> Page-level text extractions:
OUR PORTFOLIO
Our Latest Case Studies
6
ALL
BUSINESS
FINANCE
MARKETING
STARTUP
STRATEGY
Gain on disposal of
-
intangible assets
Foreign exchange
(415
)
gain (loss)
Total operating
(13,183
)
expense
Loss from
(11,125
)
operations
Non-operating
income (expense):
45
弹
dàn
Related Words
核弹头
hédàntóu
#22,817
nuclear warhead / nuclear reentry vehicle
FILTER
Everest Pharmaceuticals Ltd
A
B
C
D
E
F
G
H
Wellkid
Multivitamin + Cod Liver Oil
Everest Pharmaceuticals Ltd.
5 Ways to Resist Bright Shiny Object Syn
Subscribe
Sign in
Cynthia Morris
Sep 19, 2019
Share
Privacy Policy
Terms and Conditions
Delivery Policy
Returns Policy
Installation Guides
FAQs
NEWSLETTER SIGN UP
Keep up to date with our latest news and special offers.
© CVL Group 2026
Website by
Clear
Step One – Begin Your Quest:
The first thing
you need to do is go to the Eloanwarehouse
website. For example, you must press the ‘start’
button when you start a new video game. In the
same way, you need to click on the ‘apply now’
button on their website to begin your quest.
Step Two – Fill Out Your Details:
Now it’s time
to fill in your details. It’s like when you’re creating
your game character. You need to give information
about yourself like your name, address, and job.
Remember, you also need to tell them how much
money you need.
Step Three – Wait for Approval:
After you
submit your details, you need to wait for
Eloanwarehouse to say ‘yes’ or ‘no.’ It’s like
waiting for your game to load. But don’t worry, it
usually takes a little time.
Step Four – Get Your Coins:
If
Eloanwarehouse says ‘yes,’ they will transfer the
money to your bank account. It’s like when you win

--

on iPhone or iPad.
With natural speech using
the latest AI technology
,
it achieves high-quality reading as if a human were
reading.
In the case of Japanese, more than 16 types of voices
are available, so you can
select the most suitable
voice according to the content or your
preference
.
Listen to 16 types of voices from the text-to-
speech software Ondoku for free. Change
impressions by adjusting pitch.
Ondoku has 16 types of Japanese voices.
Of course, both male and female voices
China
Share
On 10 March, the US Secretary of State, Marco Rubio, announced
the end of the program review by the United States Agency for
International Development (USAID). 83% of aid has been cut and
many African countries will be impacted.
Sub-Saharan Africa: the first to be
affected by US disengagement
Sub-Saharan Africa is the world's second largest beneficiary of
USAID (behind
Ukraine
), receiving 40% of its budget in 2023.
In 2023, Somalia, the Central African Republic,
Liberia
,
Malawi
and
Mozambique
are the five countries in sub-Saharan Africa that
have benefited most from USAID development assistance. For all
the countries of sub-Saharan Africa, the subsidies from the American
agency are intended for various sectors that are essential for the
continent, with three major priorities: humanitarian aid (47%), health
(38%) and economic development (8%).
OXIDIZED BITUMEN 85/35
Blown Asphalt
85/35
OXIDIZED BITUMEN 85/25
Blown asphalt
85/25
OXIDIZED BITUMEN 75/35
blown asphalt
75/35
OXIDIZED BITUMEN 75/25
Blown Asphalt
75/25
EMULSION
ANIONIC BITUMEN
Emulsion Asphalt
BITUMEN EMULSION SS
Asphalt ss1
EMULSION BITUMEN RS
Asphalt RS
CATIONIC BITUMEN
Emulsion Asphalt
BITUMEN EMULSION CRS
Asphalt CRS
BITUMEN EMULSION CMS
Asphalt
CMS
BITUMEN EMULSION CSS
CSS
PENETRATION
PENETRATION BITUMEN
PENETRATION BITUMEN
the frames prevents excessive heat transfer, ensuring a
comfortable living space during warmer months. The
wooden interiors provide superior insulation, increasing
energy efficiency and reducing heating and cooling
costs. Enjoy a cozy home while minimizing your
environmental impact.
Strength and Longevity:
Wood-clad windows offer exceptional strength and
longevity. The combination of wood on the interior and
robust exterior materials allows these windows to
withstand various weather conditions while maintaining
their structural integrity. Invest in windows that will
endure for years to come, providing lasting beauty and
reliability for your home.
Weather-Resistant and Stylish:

...

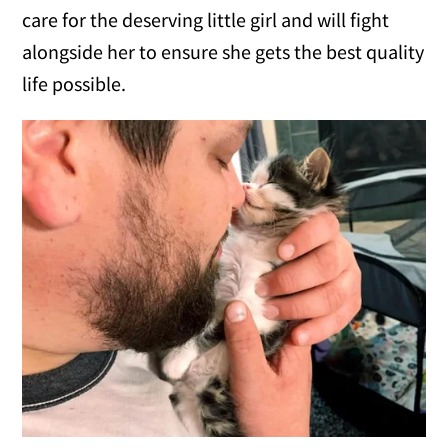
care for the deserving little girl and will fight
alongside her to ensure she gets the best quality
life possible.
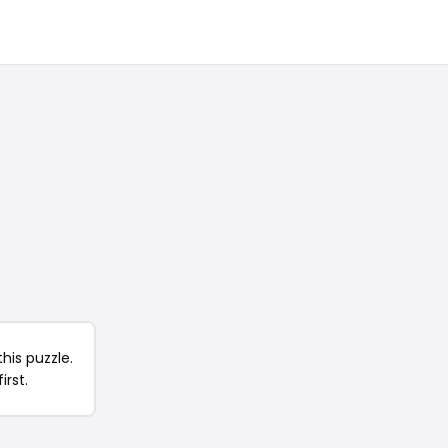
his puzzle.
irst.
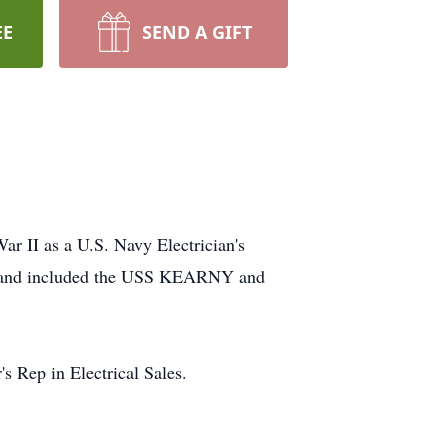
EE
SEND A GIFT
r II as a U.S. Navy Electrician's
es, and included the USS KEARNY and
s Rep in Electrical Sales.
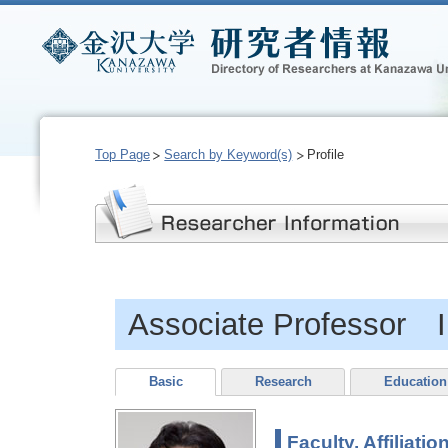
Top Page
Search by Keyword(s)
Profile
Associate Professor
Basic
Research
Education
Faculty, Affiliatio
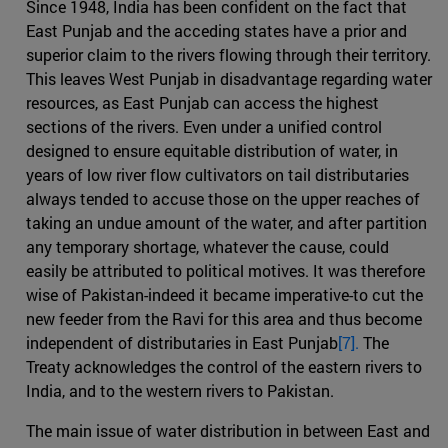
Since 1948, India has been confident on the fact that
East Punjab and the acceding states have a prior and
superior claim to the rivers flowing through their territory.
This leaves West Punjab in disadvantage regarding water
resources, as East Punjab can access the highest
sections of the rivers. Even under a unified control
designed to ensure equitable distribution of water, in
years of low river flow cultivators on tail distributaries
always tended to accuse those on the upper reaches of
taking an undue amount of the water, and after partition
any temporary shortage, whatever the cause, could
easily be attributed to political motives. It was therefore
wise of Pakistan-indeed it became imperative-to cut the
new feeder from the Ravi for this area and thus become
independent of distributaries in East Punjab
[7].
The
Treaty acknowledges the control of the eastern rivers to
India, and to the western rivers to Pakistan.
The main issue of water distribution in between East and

> Exercise description:
When you reach the line that has "care for the" in the data above, start repeating lines exactly, and stop after the line that has "The main issue"; pictures stay out.

> Answer:
care for the deserving little girl and will fight
alongside her to ensure she gets the best quality
life possible.
his puzzle.
irst.
EE
SEND A GIFT
r II as a U.S. Navy Electrician's
es, and included the USS KEARNY and
s Rep in Electrical Sales.
Top Page
Search by Keyword(s)
Profile
Associate Professor
Basic
Research
Education
Faculty, Affiliatio
Since 1948, India has been confident on the fact that
East Punjab and the acceding states have a prior and
superior claim to the rivers flowing through their territory.
This leaves West Punjab in disadvantage regarding water
resources, as East Punjab can access the highest
sections of the rivers. Even under a unified control
designed to ensure equitable distribution of water, in
years of low river flow cultivators on tail distributaries
always tended to accuse those on the upper reaches of
taking an undue amount of the water, and after partition
any temporary shortage, whatever the cause, could
easily be attributed to political motives. It was therefore
wise of Pakistan-indeed it became imperative-to cut the
new feeder from the Ravi for this area and thus become
independent of distributaries in East Punjab
[7].
The
Treaty acknowledges the control of the eastern rivers to
India, and to the western rivers to Pakistan.
The main issue of water distribution in between East and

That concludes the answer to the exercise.